In 1916 Knabenshue made a presentation at the Navy Department in Washington of the film taken from White City, greatly impressing the gathered military representatives. Later that year, he received an order from the Army Air Service for a “special spherical balloon” and 25 observation balloons. He started the Knabenshue Manufacturing Company and leased a factory in Northport on Long Island, where he successfully fulfilled the contract. 
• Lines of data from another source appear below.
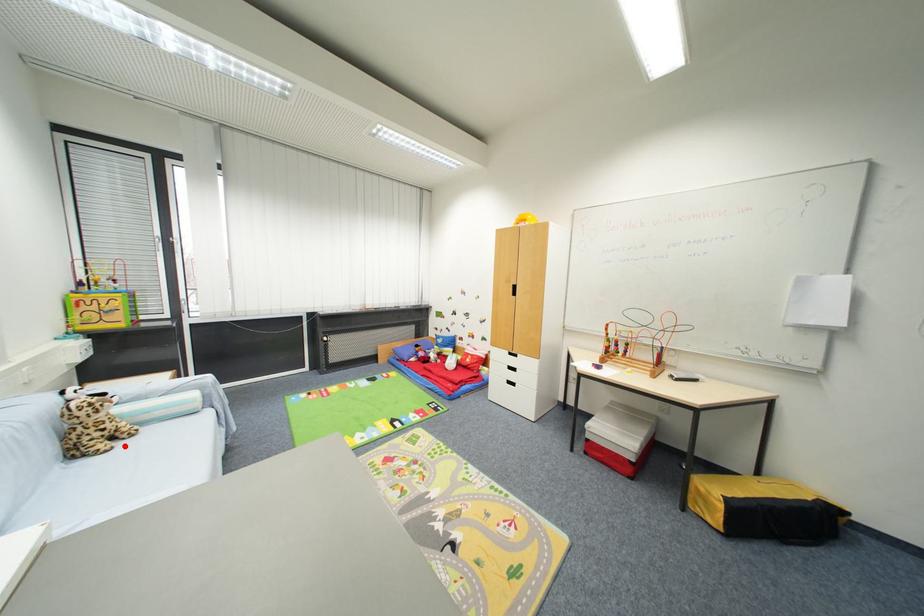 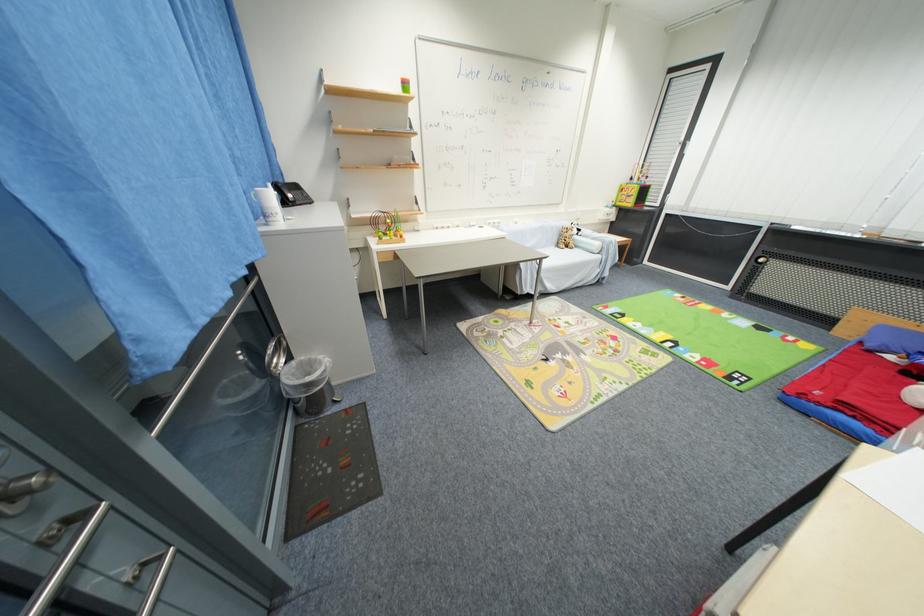 Question: I am providing you with two images of the same scene from different viewpoints. Given a red point in image1, look at the same physical point in image2. Is it:

Choices:
 (A) Closer to the viewpoint
 (B) Farther from the viewpoint

Answer: (B) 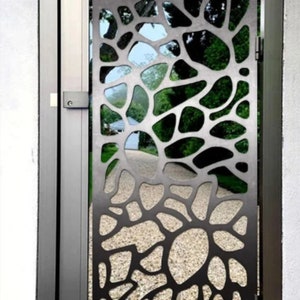 The height and width of the screenshot is (300, 300). Identify the location of window. (204, 51).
The following September, with famous French engineer Henri Julliot (builder of the Lebaudy airships Jaune, La Patrie, La République and others) in charge, the B.F. Goodrich Company completed its first two patrol blimps for the U.S. Navy. The Navy required a strenuous acceptance test flight, to be conducted at night. Enter America’s most experienced airship pilot, Roy Knabenshue. The eight-hour flight “over a big city” (kept secret, but likely Los Angeles) was a resounding success and the Navy accepted the blimps. This would be the last hurrah of his flying career. 

In 1924 Knabenshue tried to return to airships, this time rigid. A blueprint was drawn in March for the Knabenshue Aircraft Corporation airship California. In 1926 he told the press the “work of design and developing plans” had taken most of his time for the past five years. A large scale model of the airship was built the following year, and Knabenshue promoted the idea of airship passenger service from Los Angeles to Hawaii. His company completed another rigid airship blueprint on January 1, 1930, but ultimately nothing came of the project. 

In 1927 Knabenshue produced a 17-foot scale model for a passenger-carrying rigid airship, dubbed "California," in preparation for a dirigible revival that never came to pass. (National Air and Space Museum)

Knabenshue eventually ended up working for the National Park Service, where he promoted the use of autogiros to monitor forests. He retired in poverty, and had to plead for a meager pension. Still, he wasn’t entirely forgotten. In 1944, on the 40th anniversary of his Louisiana Purchase Exposition flights, Orville Wright sent him a telegram: “Don’t you remember it, and doesn’t it give you a thrill when you think of it?”

Knabenshue died on March 6, 1960. Among the five honorary pallbearers at his memorial service was Charles Willard.

Willard had gone on to a successful career in aviation and lived a long life, and was occasionally invited to aviation events. On October 1, 1956, during a ceremony placing a memorial plaque honoring him at Illinois’ Decatur Airport, he said: “We weren’t show people, and that was proven by the fact that we often lost money on our exhibitions. But that didn’t matter. Our sole object was to get the public aircraft minded.”  

 

Emil Petrinic is an illustrator, designer, researcher and writer with a particular interest in early aviation and the history of lighter-than-air flight. For more about early exhibition flying and the interactions between Baldwin, Knabenshue, Willard, Curtiss and the Wright brothers, he suggests: Glenn Curtiss: Pioneer of Flight, by C.R. Roseberry, and The Wright Company: From Invention to Industry, by Edward J. Roach.